DATA SUPPLIED >>
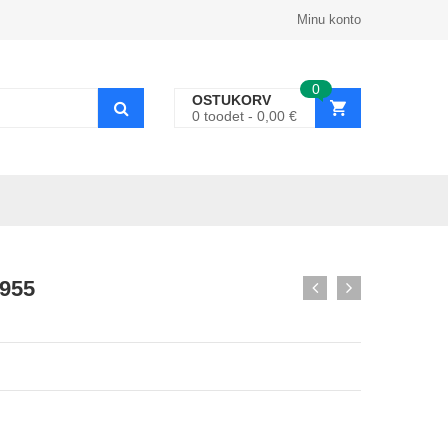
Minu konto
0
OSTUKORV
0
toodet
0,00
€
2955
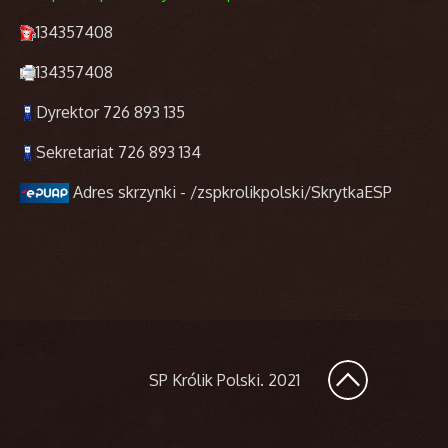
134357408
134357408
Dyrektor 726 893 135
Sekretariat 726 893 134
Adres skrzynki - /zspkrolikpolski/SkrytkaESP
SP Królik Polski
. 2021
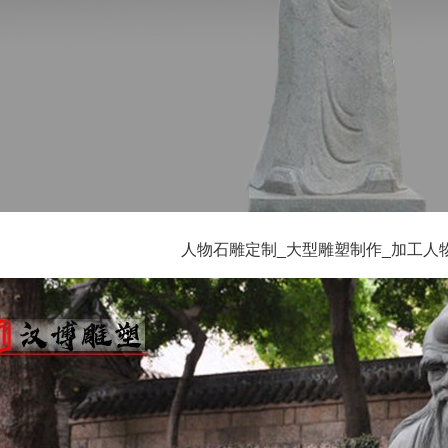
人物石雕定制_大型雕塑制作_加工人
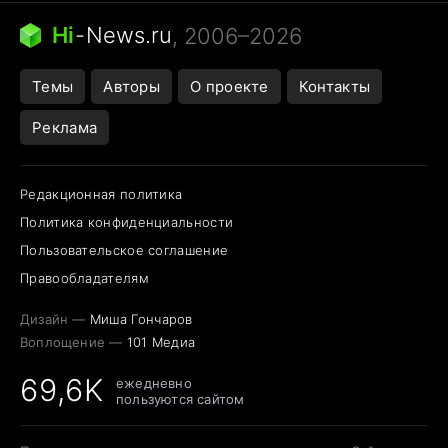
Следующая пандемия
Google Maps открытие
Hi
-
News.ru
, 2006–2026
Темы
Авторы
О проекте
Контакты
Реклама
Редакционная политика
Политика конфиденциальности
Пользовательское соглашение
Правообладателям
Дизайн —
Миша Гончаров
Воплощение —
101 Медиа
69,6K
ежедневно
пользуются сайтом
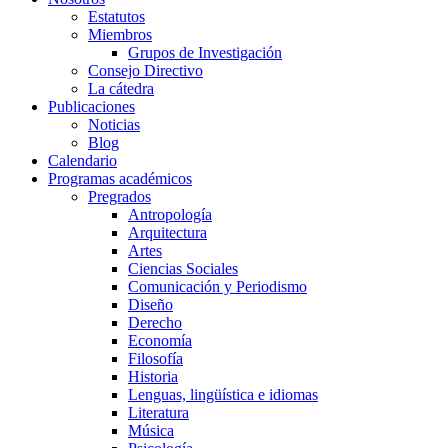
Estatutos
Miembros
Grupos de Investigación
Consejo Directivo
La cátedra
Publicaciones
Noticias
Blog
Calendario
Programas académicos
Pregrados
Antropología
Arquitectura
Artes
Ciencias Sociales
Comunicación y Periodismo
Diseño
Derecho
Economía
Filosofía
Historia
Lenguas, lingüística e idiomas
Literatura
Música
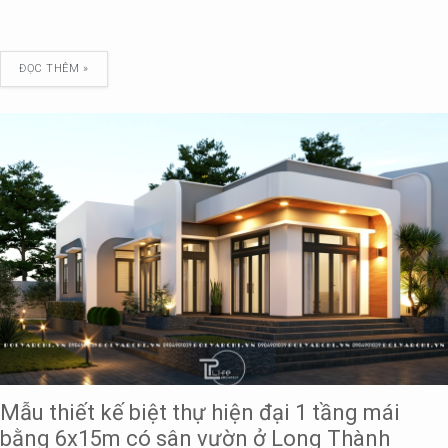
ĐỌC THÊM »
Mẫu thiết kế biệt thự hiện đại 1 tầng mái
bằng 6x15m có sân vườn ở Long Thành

ASSIGNMENT >>
Without the pictures, restate all of the entries above verbatim.

YOUR RESPONSE >>
Minu konto
0
OSTUKORV
0
toodet
0,00
€
2955
134357408
134357408
Dyrektor 726 893 135
Sekretariat 726 893 134
Adres skrzynki - /zspkrolikpolski/SkrytkaESP
SP Królik Polski
. 2021
人物石雕定制_大型雕塑制作_加工人
Следующая пандемия
Google Maps открытие
Hi
-
News.ru
, 2006–2026
Темы
Авторы
О проекте
Контакты
Реклама
Редакционная политика
Политика конфиденциальности
Пользовательское соглашение
Правообладателям
Дизайн —
Миша Гончаров
Воплощение —
101 Медиа
69,6K
ежедневно
пользуются сайтом
Estatutos
Miembros
Grupos de Investigación
Consejo Directivo
La cátedra
Publicaciones
Noticias
Blog
Calendario
Programas académicos
Pregrados
Antropología
Arquitectura
Artes
Ciencias Sociales
Comunicación y Periodismo
Diseño
Derecho
Economía
Filosofía
Historia
Lenguas, lingüística e idiomas
Literatura
Música
ĐỌC THÊM »
Mẫu thiết kế biệt thự hiện đại 1 tầng mái
bằng 6x15m có sân vườn ở Long Thành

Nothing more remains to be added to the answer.